What makes a good health endpoint

  • Hits the app process, not just "port open"
  • Avoids requiring auth for a trivial /health or /ready
  • Separate liveness (process up) from readiness (can serve traffic) if you run Kubernetes later
  • Fast: sub-second response, no full DB migration check on every probe unless you mean it

A useful pattern:

  • /health or /live: returns 200 if the process is up
  • /ready: returns 200 only if DB and cache connections work

Docker has one HEALTHCHECK per container. Combine checks thoughtfully or pick the stricter one for Docker and split later in K8s.

Common mistakes

  • Checking curl localhost on the wrong port inside the container
  • 120s start_period on a 5s boot app (slows real failure detection)
  • Healthcheck that hammers the database every 10s
  • No healthcheck at all on stateful services that can deadlock while still running

Another frequent one: health endpoint hits the public URL through the load balancer instead of localhost inside the container. That tests nginx and DNS, not the app process. Keep probes inside the container network namespace.

Restart policies

yaml
restart: unless-stopped
PolicyBehavior
noDefault, manual restart
on-failureAfter non-zero exit
unless-stoppedCommon for servers
alwaysEven after daemon reboot

unless-stopped plus unhealthy does not always mean Docker replaces the container. Health status informs humans and compose dependencies; it is not always automatic kill-and-recreate. Know your version and orchestration behavior.

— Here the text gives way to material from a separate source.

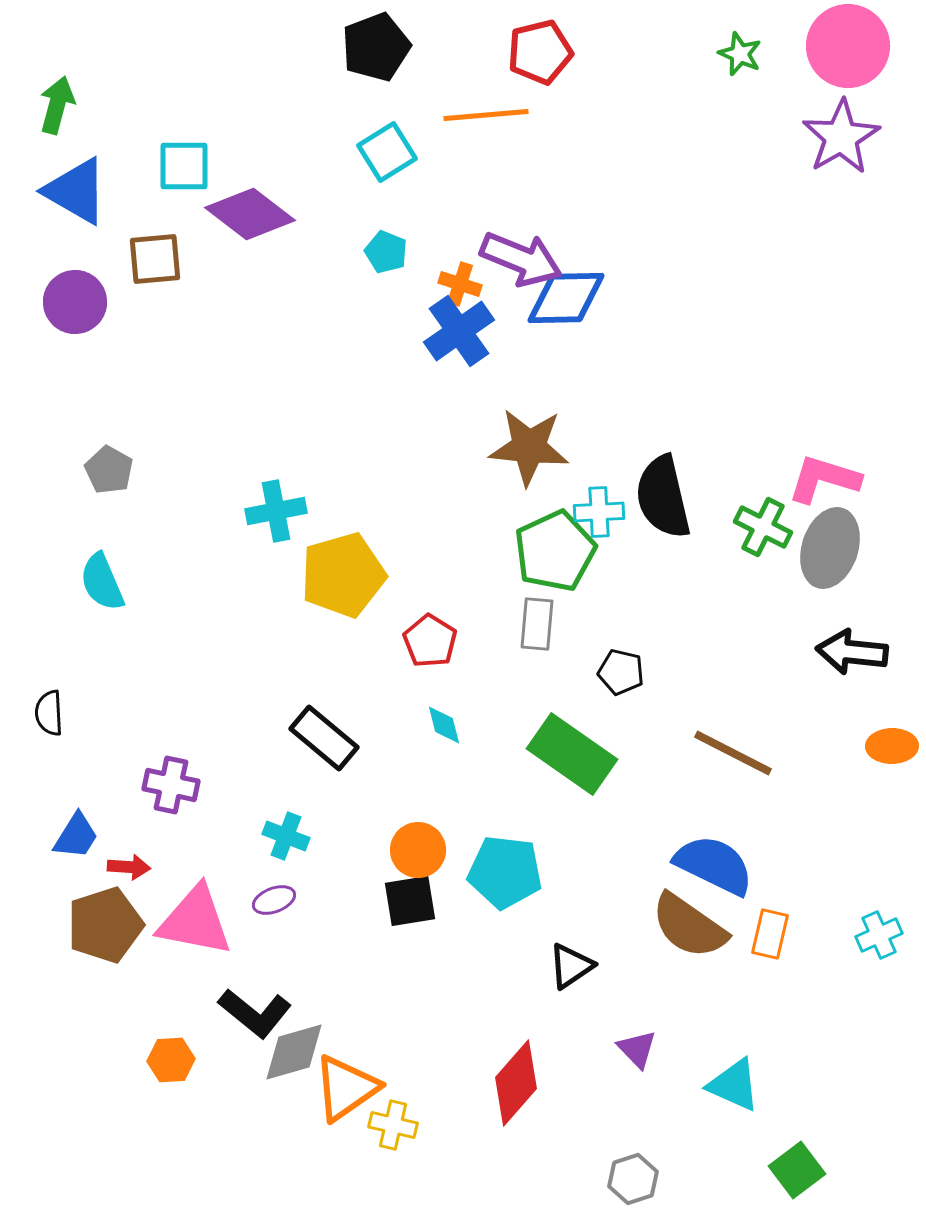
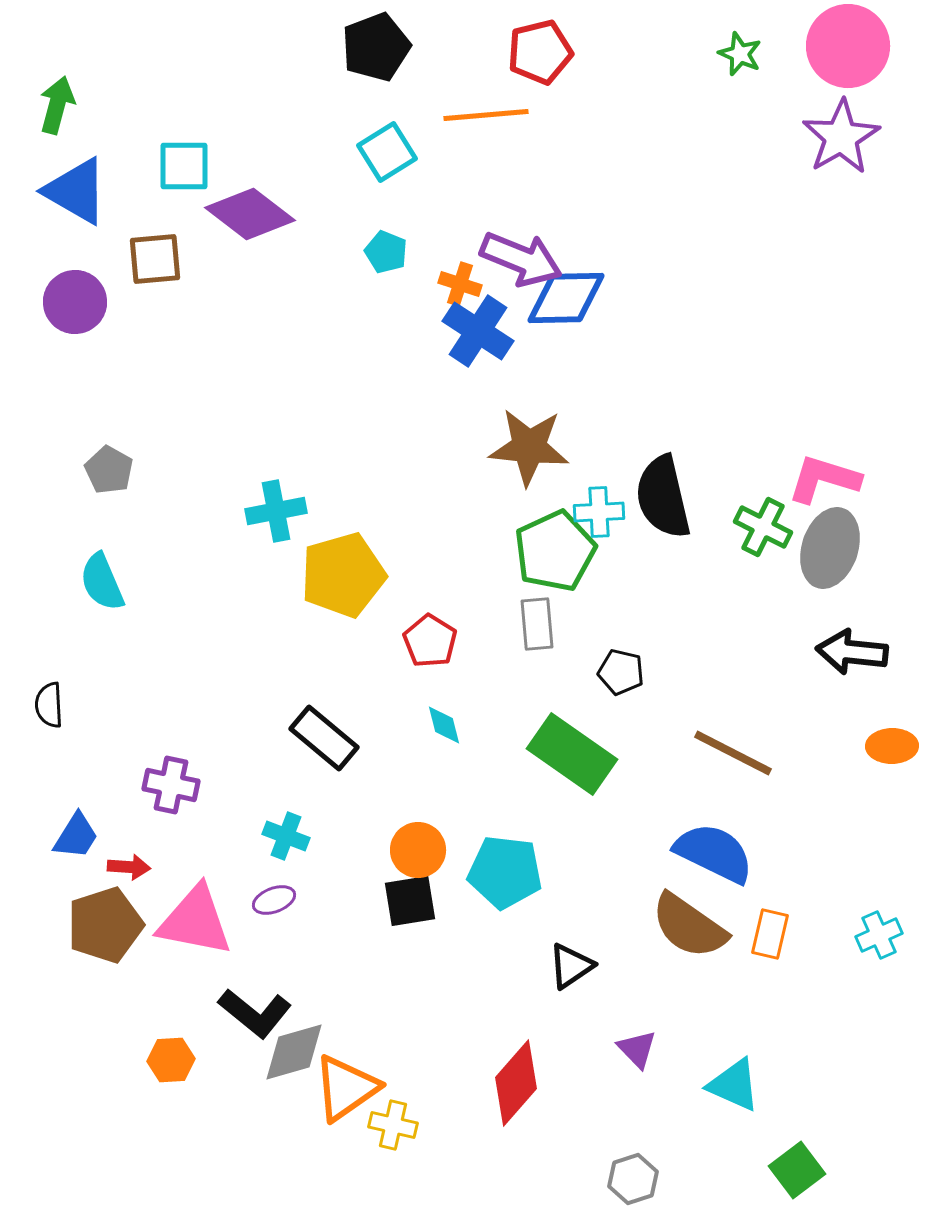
blue cross at (459, 331): moved 19 px right; rotated 22 degrees counterclockwise
gray rectangle at (537, 624): rotated 10 degrees counterclockwise
black semicircle at (49, 713): moved 8 px up
blue semicircle at (714, 865): moved 12 px up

When a container restart loops, logs are the evidence. A log viewer beats parsing docker events by hand.

Detecting restart storms

Signs something is wrong even when docker ps shows Up:

  • Restart count climbing in docker inspect
  • Same error line every 30 seconds in logs
  • Health flapping between starting and unhealthy

Wire an alert on Docker die or restart events, or a log pattern that appears only on crash. Alert setup walks through Slack and Discord webhooks.

Health checks vs monitoring tools

LayerWhat it does
HEALTHCHECKLocal process judgment, Docker status
docker stats / cAdvisorResource usage
Log tail + alertsApp errors in stdout
Uptime monitorUser-visible URL from outside
PrometheusTime-series metrics, SLO alerts

Use all layers that match your risk. A payment API wants external HTTP checks and metrics. A internal wiki might live with healthcheck plus log alerts.

None of these replace the others. HEALTHCHECK can pass while memory leaks. Logs can look clean while TLS is broken at the edge. External uptime can pass while one background worker is stuck.

Wiring health into DockLog workflows

DockLog is not a healthcheck engine. It complements one:

  • Log alerts when health endpoint starts returning 500 in access logs
  • Docker event alerts on restart storms
  • CPU/memory thresholds when leaks precede health failures
  • Tail during incidents when unhealthy appears in docker ps

Slack/Teams/Discord alerts covers channel setup.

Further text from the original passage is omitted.